Selon une enquête de l’Institut de la statistique du Québec, 27 % des personnes âgées de 15 ans et plus, soit environ 2 076 000 individus, agissent comme proches aidants. Dans près du trois quart des cas, cette aide est offerte à une personne âgée de 65 ans et plus.
Le phénomène touche davantage les femmes que les hommes. En effet, 30 % des Québécoises se déclarent proches aidantes, contre 25 % des hommes.
L’âge constitue également un facteur déterminant. Les personnes âgées de 45 à 64 ans représentent la plus forte proportion de proches aidants, soit environ 40 %. En comparaison, 13 % des jeunes de 15 à 29 ans occupent ce rôle, tandis que les 30 à 44 ans et les 65 ans et plus comptent respectivement pour 21 % et 25 %.
D’ailleurs, le travail demeure l’occupation principale pour 59 % des proches aidants. Malgré cela, ces derniers consacrent un temps significatif à l’aide qu’ils offrent. Environ 61 % y consacrent entre une et quatre heures par semaine, alors que 10 % y investissent 20 heures ou plus.

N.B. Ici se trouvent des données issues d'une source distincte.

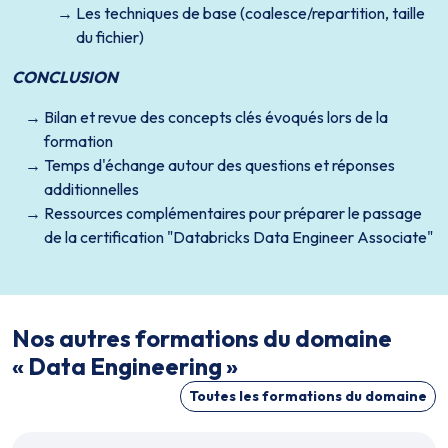
Les techniques de base (coalesce/repartition, taille
du fichier)
CONCLUSION
Bilan et revue des concepts clés évoqués lors de la
formation
Temps d'échange autour des questions et réponses
additionnelles
Ressources complémentaires pour préparer le passage
de la certification "Databricks Data Engineer Associate"
Nos autres formations du domaine
« Data Engineering »
Toutes les formations du domaine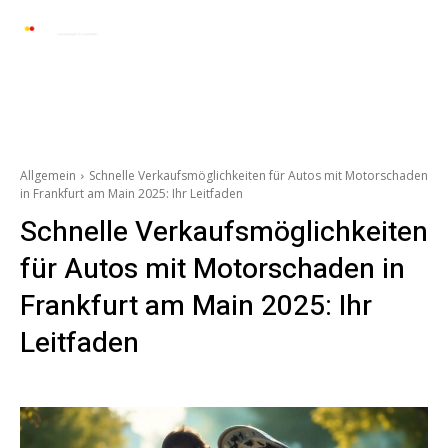
Automarkt News
Allgemein
Auto und 
Allgemein
Schnelle Verkaufsmöglichkeiten für Autos mit Motorschaden
in Frankfurt am Main 2025: Ihr Leitfaden
Schnelle Verkaufsmöglichkeiten
für Autos mit Motorschaden in
Frankfurt am Main 2025: Ihr
Leitfaden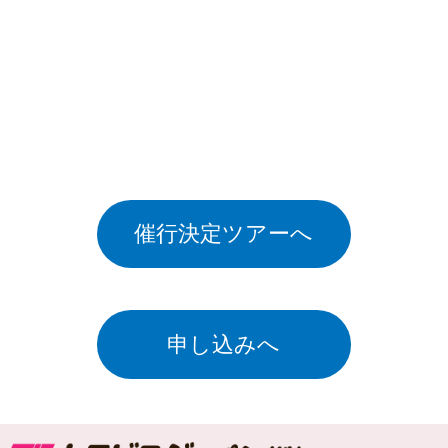
催行決定ツアーへ
申し込みへ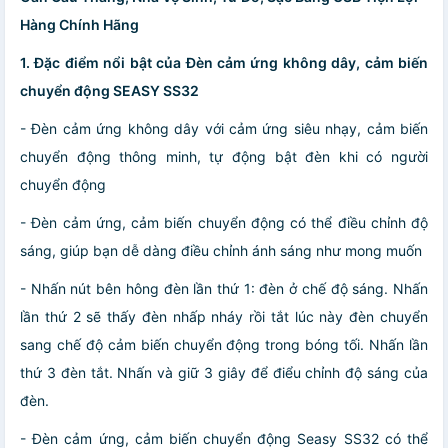
Hàng Chính Hãng
1. Đặc điểm nổi bật của Đèn cảm ứng không dây, cảm biến
chuyển động SEASY SS32
- Đèn cảm ứng không dây với cảm ứng siêu nhạy, cảm biến
chuyển động thông minh, tự động bật đèn khi có người
chuyển động
- Đèn cảm ứng, cảm biến chuyển động có thể điều chỉnh độ
sáng, giúp bạn dễ dàng điều chỉnh ánh sáng như mong muốn
- Nhấn nút bên hông đèn lần thứ 1: đèn ở chế độ sáng. Nhấn
lần thứ 2 sẽ thấy đèn nhấp nháy rồi tắt lúc này đèn chuyển
sang chế độ cảm biến chuyển động trong bóng tối. Nhấn lần
thứ 3 đèn tắt. Nhấn và giữ 3 giây để điểu chỉnh độ sáng của
đèn.
- Đèn cảm ứng, cảm biến chuyển động Seasy SS32 có thể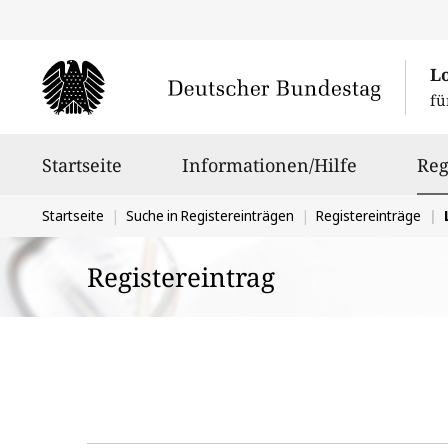
L
fü
Hauptnavigation
Startseite
Informationen/Hilfe
Reg
Sie
Startseite
Suche in Registereinträgen
Registereinträge
befinden
Registereintrag
sich
hier: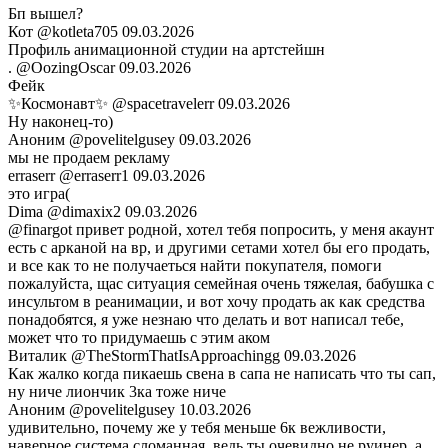
Бп вышел?
Кот
@kotleta705
09.03.2026
Профиль анимационной студии на артстейшн
.
@OozingOscar
09.03.2026
Фейк
✨Космонавт✨
@spacetravelerr
09.03.2026
Ну наконец-то)
Аноним
@povelitelgusey
09.03.2026
мы не продаем рекламу
erraserr
@erraserr1
09.03.2026
это игра(
Dima
@dimaxix2
09.03.2026
@finargot привет родной, хотел тебя попросить, у меня акаунт
есть с арканой на вр, и другими сетами хотел бы его продать,
и все как то не получаеться найти покупателя, помоги
пожалуйста, щас ситуация семейная очень тяжелая, бабушка с
инсультом в реанимации, и вот хочу продать ак как средства
понадобятся, я уже незнаю что делать и вот написал тебе,
может что то придумаешь с этим аком
Виталик
@TheStormThatIsApproachingg
09.03.2026
Как жалко когда пикаешь свена в сапа не написать что ты сап,
ну ниче лиончик 3ка тоже ниче
Аноним
@povelitelgusey
10.03.2026
удивительно, почему же у тебя меньше 6к вежливости,
наверное система сломанная, ведь ты очевидно не руинер, а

L’aide fournie prend diverses formes. Une vaste majorité (84 %) offre un soutien émotionnel ou psychologique. Le transport arrive au second rang (70 %), suivi de l’aide à l’entretien du domicile (58 %) et à la préparation des repas (50 %).

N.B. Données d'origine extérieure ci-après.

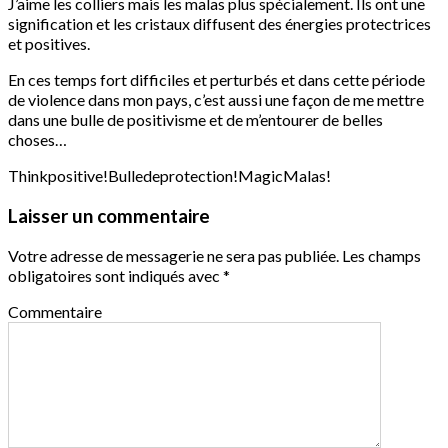
J’aime les colliers mais les malas plus spécialement. Ils ont une
signification et les cristaux diffusent des énergies protectrices
et positives.
En ces temps fort difficiles et perturbés et dans cette période
de violence dans mon pays, c’est aussi une façon de me mettre
dans une bulle de positivisme et de m’entourer de belles
choses…
Thinkpositive!Bulledeprotection!MagicMalas!
Laisser un commentaire
Votre adresse de messagerie ne sera pas publiée.
Les champs
obligatoires sont indiqués avec
*
Commentaire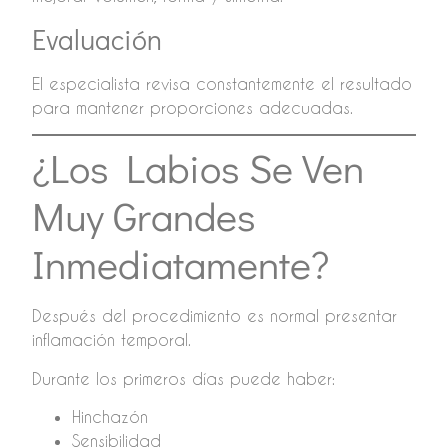
Evaluación
El especialista revisa constantemente el resultado
para mantener proporciones adecuadas.
¿Los Labios Se Ven
Muy Grandes
Inmediatamente?
Después del procedimiento es normal presentar
inflamación temporal.
Durante los primeros días puede haber:
Hinchazón
Sensibilidad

Finalement, ce rôle n’est pas sans conséquence sur la qualité de vie de ceux qui l’assument. Les proches aidants qui vivent avec la personne qu’ils soutiennent rapportent plus souvent une moins bonne perception de leur santé globale et mentale. Ils sont également moins nombreux à juger leur vie sociale très satisfaisante, comparativement à ceux qui ne cohabitent pas avec la personne aidée.